◆ Work instructions ◆
Find the lines holding the string "Deutschland" in the data, then copy all of them.

◆ Entries shown ◆
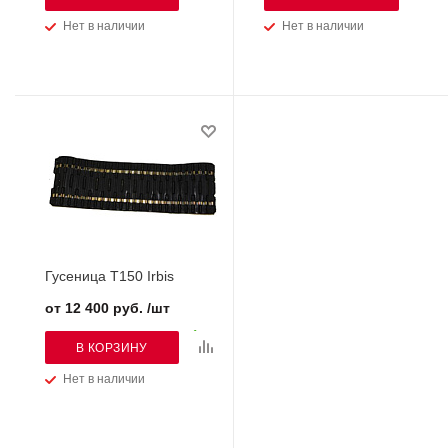
Нет в наличии
Нет в наличии
Гусеница Т150 Irbis
от 12 400 руб. /шт
В КОРЗИНУ
Нет в наличии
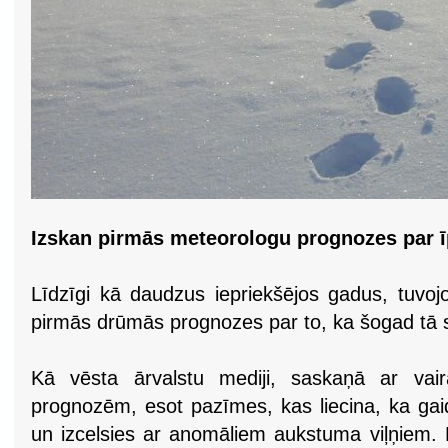
Izskan pirmās meteorologu prognozes par ī
Līdzīgi kā daudzus iepriekšējos gadus, tuvojo
pirmās drūmās prognozes par to, ka šogad tā s
Kā vēsta ārvalstu mediji, saskaņā ar vair
prognozēm, esot pazīmes, kas liecina, ka ga
un izcelsies ar anomāliem aukstuma viļņiem. 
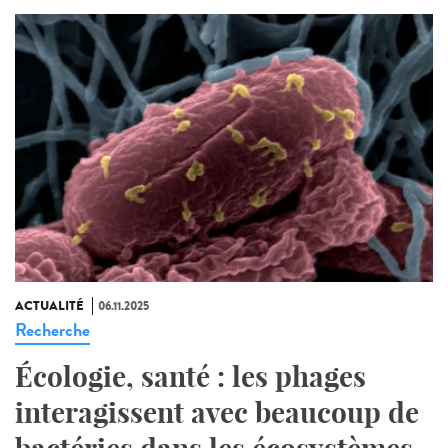
ACTUALITÉ
06.11.2025
Recherche
Écologie, santé : les phages
interagissent avec beaucoup de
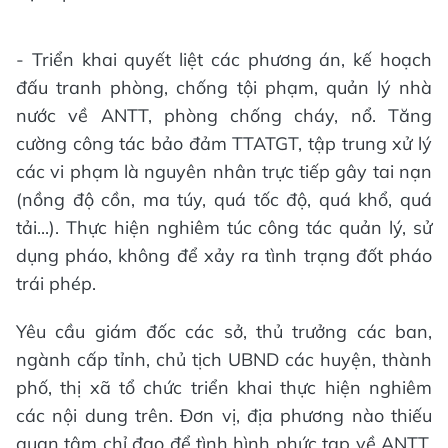
- Triển khai quyết liệt các phương án, kế hoạch
đấu tranh phòng, chống tội phạm, quản lý nhà
nước về ANTT, phòng chống cháy, nổ. Tăng
cường công tác bảo đảm TTATGT, tập trung xử lý
các vi phạm là nguyên nhân trực tiếp gây tai nạn
(nồng độ cồn, ma túy, quá tốc độ, quá khổ, quá
tải...). Thực hiện nghiêm túc công tác quản lý, sử
dụng pháo, không để xảy ra tình trạng đốt pháo
trái phép.
Yêu cầu giám đốc các sở, thủ trưởng các ban,
ngành cấp tỉnh, chủ tịch UBND các huyện, thành
phố, thị xã tổ chức triển khai thực hiện nghiêm
các nội dung trên. Đơn vị, địa phương nào thiếu
quan tâm chỉ đạo để tình hình phức tạp về ANTT,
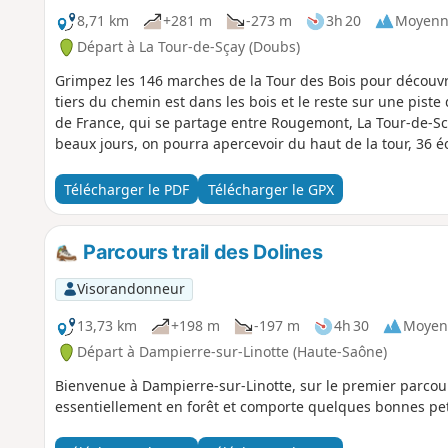
8,71 km
+281 m
-273 m
3h 20
Moyenn
Départ à La Tour-de-Sçay (Doubs)
Grimpez les 146 marches de la Tour des Bois pour découvr
tiers du chemin est dans les bois et le reste sur une piste
de France, qui se partage entre Rougemont, La Tour-de-Sc
beaux jours, on pourra apercevoir du haut de la tour, 36 é
Télécharger le PDF
Télécharger le GPX
Parcours trail des Dolines
Visorandonneur
13,73 km
+198 m
-197 m
4h 30
Moyen
Départ à Dampierre-sur-Linotte (Haute-Saône)
Bienvenue à Dampierre-sur-Linotte, sur le premier parcour
essentiellement en forêt et comporte quelques bonnes peti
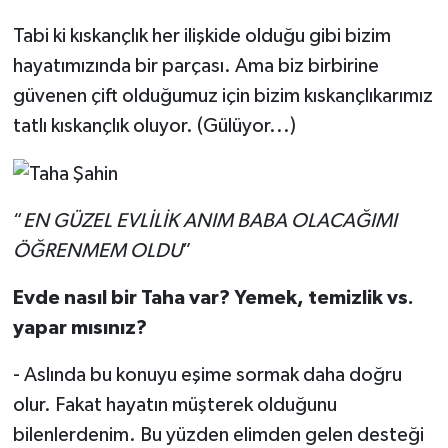
Tabi ki kıskançlık her ilişkide olduğu gibi bizim
hayatımızında bir parçası. Ama biz birbirine
güvenen çift olduğumuz için bizim kıskançlıkarımız
tatlı kıskançlık oluyor. (Gülüyor...)
“
EN GÜZEL EVLİLİK ANIM BABA OLACAĞIMI
ÖĞRENMEM OLDU
”
Evde nasıl bir Taha var? Yemek, temizlik vs.
yapar mısınız?
- Aslında bu konuyu eşime sormak daha doğru
olur. Fakat hayatın müşterek olduğunu
bilenlerdenim. Bu yüzden elimden gelen desteği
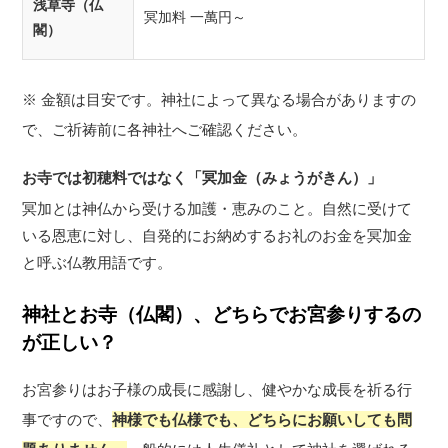
浅草寺（仏
冥加料 一萬円～
閣）
※ 金額は目安です。神社によって異なる場合がありますの
で、ご祈祷前に各神社へご確認ください。
お寺では初穂料ではなく「冥加金（みょうがきん）」
冥加とは神仏から受ける加護・恵みのこと。自然に受けて
いる恩恵に対し、自発的にお納めするお礼のお金を冥加金
と呼ぶ仏教用語です。
神社とお寺（仏閣）、どちらでお宮参りするの
が正しい？
お宮参りはお子様の成長に感謝し、健やかな成長を祈る行
事ですので、
神様でも仏様でも、どちらにお願いしても問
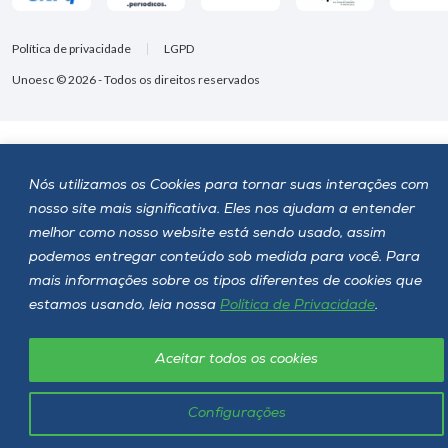
Política de privacidade
LGPD
Unoesc © 2026 - Todos os direitos reservados
Nós utilizamos os Cookies para tornar suas interações com
nosso site mais significativa. Eles nos ajudam a entender
melhor como nosso website está sendo usado, assim
podemos entregar conteúdo sob medida para você. Para
mais informações sobre os tipos diferentes de cookies que
estamos usando, leia nossa
Política de Privacidade
.
Aceitar todos os cookies
Configurações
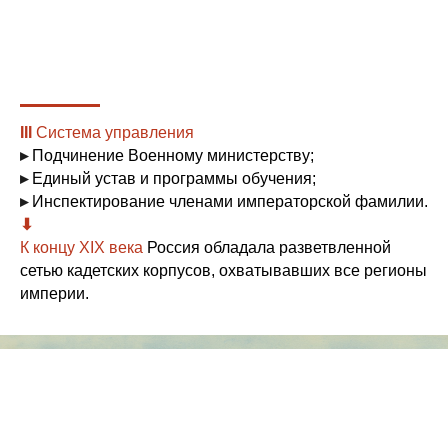
III
Система управления
▸
Подчинение
Военному министерству;
▸
Единый устав
и программы обучения;
▸
Инспектирование
членами императорской фамилии.
⬇︎
К концу XIX века
Россия обладала разветвленной
сетью кадетских корпусов, охватывавших все регионы
империи.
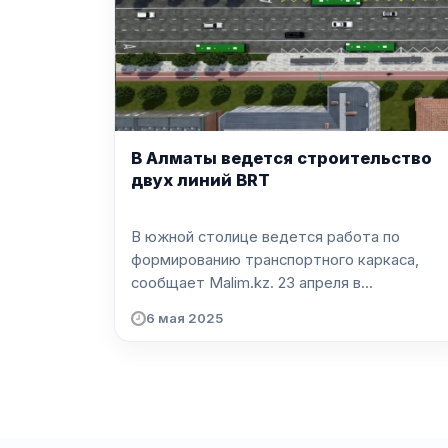
В Алматы ведется строительство
двух линий BRT
В южной столице ведется работа по
формированию транспортного каркаса,
сообщает Malim.kz. 23 апреля в...
6 мая 2025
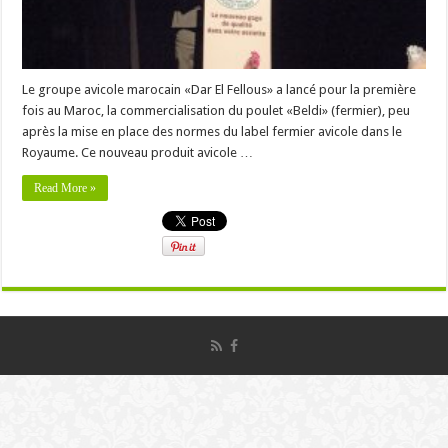
Le groupe avicole marocain «Dar El Fellous» a lancé pour la première
fois au Maroc, la commercialisation du poulet «Beldi» (fermier), peu
après la mise en place des normes du label fermier avicole dans le
Royaume. Ce nouveau produit avicole …
Read More »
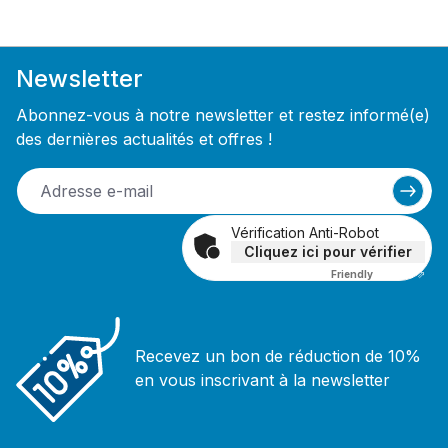
Newsletter
Abonnez-vous à notre newsletter et restez informé(e)
des dernières actualités et offres !
Vérification Anti-Robot
Cliquez ici pour vérifier
Friendly
Captcha ⇗
Recevez un bon de réduction de 10%
en vous inscrivant à la newsletter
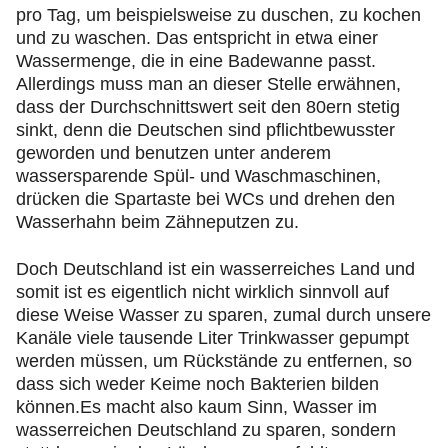
pro Tag, um beispielsweise zu duschen, zu kochen
und zu waschen. Das entspricht in etwa einer
Wassermenge, die in eine Badewanne passt.
Allerdings muss man an dieser Stelle erwähnen,
dass der Durchschnittswert seit den 80ern stetig
sinkt, denn die Deutschen sind pflichtbewusster
geworden und benutzen unter anderem
wassersparende Spül- und Waschmaschinen,
drücken die Spartaste bei WCs und drehen den
Wasserhahn beim Zähneputzen zu.
Doch Deutschland ist ein wasserreiches Land und
somit ist es eigentlich nicht wirklich sinnvoll auf
diese Weise Wasser zu sparen, zumal durch unsere
Kanäle viele tausende Liter Trinkwasser gepumpt
werden müssen, um Rückstände zu entfernen, so
dass sich weder Keime noch Bakterien bilden
können.Es macht also kaum Sinn, Wasser im
wasserreichen Deutschland zu sparen, sondern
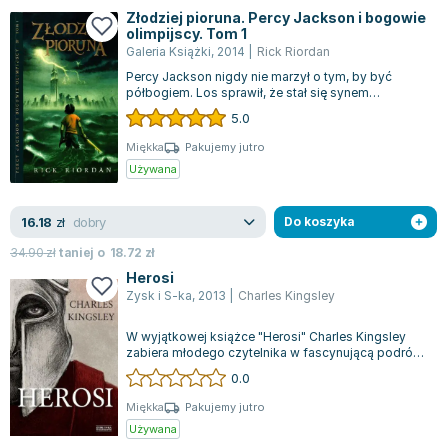
Joseph Murphy
Złodziej pioruna. Percy Jackson i bogowie
olimpijscy. Tom 1
Jan Sztaudynger
Galeria Książki
,
2014
|
Rick Riordan
Aleksander Puszkin
Percy Jackson nigdy nie marzył o tym, by być
Oscar Wilde
półbogiem. Los sprawił, że stał się synem
greckiego boga, co na zawsze zmieniło jego...
5.0
Małgorzata Ohme
Maddie Ziegler
Miękka
Pakujemy jutro
Używana
Leszek Czarnecki
Joanna Racewicz
dobry
16.18
Maria Seweryn
zł
Do koszyka
Janina Zającówna
34.90
zł
taniej o
18.72
zł
Eric Helms
Herosi
Zysk i S-ka
,
2013
|
Charles Kingsley
Anna Prus (oprac.)
Nela Mała Reporterka
W wyjątkowej książce "Herosi" Charles Kingsley
Agnieszka Maciąg
zabiera młodego czytelnika w fascynującą podróż
do świata greckich mitów, pełnego b...
0.0
Barbara Wrzesińska
Terry Pratchett
Miękka
Pakujemy jutro
Używana
Virginia Woolf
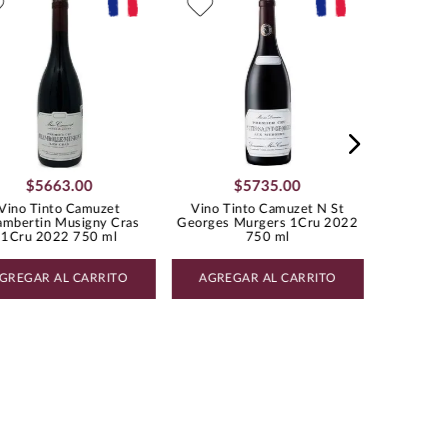
Vino Tint
PINOT NOIR
2
$
5663
.
00
$
5735
.
00
Vino Tinto Camuzet
Vino Tinto Camuzet N St
mbertin Musigny Cras
Georges Murgers 1Cru 2022
1Cru 2022 750 ml
750 ml
GREGAR AL CARRITO
AGREGAR AL CARRITO
AGREG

◆ Written solution ◆
Doch Deutschland ist ein wasserreiches Land und
wasserreichen Deutschland zu sparen, sondern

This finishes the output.